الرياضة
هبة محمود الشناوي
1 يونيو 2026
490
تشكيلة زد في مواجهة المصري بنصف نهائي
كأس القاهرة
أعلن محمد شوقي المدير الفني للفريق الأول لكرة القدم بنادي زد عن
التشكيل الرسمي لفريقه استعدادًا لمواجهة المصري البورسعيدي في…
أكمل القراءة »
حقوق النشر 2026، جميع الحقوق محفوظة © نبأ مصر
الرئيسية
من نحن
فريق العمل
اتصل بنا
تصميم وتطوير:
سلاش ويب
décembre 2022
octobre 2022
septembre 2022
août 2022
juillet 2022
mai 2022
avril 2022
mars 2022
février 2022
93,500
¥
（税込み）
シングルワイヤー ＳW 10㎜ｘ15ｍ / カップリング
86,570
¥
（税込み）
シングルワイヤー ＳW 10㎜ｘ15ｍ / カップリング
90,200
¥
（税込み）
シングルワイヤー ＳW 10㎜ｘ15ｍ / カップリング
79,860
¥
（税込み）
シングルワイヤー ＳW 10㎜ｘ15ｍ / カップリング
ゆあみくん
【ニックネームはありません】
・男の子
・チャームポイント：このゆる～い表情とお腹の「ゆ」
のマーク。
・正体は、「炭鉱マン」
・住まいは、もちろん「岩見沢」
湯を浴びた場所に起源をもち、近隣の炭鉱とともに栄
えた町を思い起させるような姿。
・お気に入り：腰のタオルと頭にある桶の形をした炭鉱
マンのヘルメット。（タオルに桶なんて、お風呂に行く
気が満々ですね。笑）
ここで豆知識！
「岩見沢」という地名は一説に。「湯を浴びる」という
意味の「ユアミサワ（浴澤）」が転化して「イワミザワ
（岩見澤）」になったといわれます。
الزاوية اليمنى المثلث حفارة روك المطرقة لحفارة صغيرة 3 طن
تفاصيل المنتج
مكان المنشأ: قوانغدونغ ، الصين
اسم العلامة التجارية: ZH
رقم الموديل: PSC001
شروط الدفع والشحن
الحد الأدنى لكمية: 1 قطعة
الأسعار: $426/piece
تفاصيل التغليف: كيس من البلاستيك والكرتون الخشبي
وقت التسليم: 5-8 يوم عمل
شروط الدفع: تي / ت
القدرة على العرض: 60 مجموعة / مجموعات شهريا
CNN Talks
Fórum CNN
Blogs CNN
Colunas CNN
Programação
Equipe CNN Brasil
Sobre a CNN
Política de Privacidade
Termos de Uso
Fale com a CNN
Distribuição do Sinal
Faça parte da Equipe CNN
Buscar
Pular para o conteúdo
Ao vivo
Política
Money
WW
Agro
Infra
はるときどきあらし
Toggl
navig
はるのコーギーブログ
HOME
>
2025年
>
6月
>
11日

------------------------

Every line above that contains the word "تفاصيل" should be reported.

Final answer:
تفاصيل المنتج
تفاصيل التغليف: كيس من البلاستيك والكرتون الخشبي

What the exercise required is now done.